External seeAlso references are erroneously sent back to the Definitions Server

[ghobona]

Currently external seeAlso references are erroneously sent back to the Definitions Server. This causes an InputError (with 400 status code) because the references are URLs to external resources.

The Definitions Server should be modified to allow external seeAlso references to navigate to those external URLs and not back to the Definitions Server.

[jerstlouis]

Clicking see also on any TileMatrixSet e.g.,

http://www.opengis.net/def/tilematrixset/OGC/1.0/GNOSISGlobalGrid

Results in a 400 Input Error.

The URL that see also links to is e.g.,

https://defs.opengis.net/vocprez/object?uri=http%3A//schemas.opengis.net/tms/1.0/json/examples/GNOSISGlobalGrid.json

The value of the uri query parameter, the external link, is an invalid URI for the definition server.

This makes it impossible for users/developers to manually retrieve a TileMatrixSet definition from the registry.

To correct this error, for external links, the link should directly point to the external See Also link, instead of linking to vocprez/object with a ?uri= pointing to an external link that is an invalid URI.

See also additional comments from Clemens in https://github.com/opengeospatial/NamingAuthority/issues/197#issuecomment-1251275785 .

[cportele]

Copied from #197:

I also get 400 errors for most definitions server requests.
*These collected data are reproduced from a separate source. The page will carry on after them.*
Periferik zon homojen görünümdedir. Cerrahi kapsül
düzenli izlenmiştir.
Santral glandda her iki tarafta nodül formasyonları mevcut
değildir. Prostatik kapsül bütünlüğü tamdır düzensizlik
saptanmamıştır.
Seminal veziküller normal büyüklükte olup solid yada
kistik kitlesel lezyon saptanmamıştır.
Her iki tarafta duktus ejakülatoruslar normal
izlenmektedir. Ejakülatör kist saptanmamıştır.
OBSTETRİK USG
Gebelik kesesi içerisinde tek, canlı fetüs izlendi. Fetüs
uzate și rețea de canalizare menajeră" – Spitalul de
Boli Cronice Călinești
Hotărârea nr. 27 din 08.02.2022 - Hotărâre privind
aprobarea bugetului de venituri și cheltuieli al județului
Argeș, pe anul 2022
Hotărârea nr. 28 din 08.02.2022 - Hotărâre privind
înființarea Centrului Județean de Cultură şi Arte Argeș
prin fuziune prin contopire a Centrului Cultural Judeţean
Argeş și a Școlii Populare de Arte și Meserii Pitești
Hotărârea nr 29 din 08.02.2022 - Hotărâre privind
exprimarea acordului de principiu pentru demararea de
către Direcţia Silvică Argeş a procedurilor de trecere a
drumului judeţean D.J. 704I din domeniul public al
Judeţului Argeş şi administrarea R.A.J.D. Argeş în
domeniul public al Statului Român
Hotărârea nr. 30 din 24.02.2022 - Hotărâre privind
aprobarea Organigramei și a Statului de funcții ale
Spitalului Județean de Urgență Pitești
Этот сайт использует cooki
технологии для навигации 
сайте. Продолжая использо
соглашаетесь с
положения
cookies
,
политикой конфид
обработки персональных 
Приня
In my case the behavior depends on the browser:

Chrome (latest version): When I click on http://www.opengis.net/def/tilematrixset/OGC/1.0/GNOSISGlobalGrid, I get a 307 redirect due to HSTS to https://www.opengis.net/def/tilematrixset/OGC/1.0/GNOSISGlobalGrid which in turn results in a 303 redirect to http://defs.opengis.net/vocprez/object?uri=https://www.opengis.net/def/tilematrixset/OGC/1.0/GNOSISGlobalGrid which returns 400 Bad Request.
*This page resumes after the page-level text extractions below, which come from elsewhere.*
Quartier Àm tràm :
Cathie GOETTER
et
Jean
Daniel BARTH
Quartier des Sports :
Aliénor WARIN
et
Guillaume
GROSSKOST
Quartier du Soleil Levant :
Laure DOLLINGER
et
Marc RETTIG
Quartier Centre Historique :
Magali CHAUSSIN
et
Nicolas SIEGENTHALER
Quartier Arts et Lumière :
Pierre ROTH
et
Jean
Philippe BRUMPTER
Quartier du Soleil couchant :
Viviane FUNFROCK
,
This is what I see in the browser:

Firefox: There is no 307 HSTS redirect and I directly get a 303 redirect to http://defs.opengis.net/vocprez/object?uri=http://www.opengis.net/def/tilematrixset/OGC/1.0/GNOSISGlobalGrid (note: http, not https).

When I try https://www.opengis.net/def/tilematrixset/OGC/1.0/GNOSISGlobalGrid in Firefox, I also get the 400 error.

[jerstlouis]

I believe the issue reported by @cportele needs to be addressed as well but it is a different issue, not directly related to the external see also link, but similar case of redirection with an invalid uri query parameter, in this case because of the use of https:

• The following (the first redirects the second) also return a 400 for me:
  • https://www.opengis.net/def/tilematrixset/OGC/1.0/GNOSISGlobalGrid
  • http://defs.opengis.net/vocprez/object?uri=https://www.opengis.net/def/tilematrixset/OGC/1.0/GNOSISGlobalGrid

Because the URIs are defined as http, not https, the uri= query parameter, currently automatically set up with redirection, should never have an https value, even when the definition server is being accessed via https. Avoiding unnecessary re-direction (#109) would also side-step this issue.

[rob-metalinkage]

We have a fix for the seeAlso being pushed through - it will use a local link only if we have information about the link, otherwise support the link - however we need to work on the issue of being allowed to jump to a http link from a https resource...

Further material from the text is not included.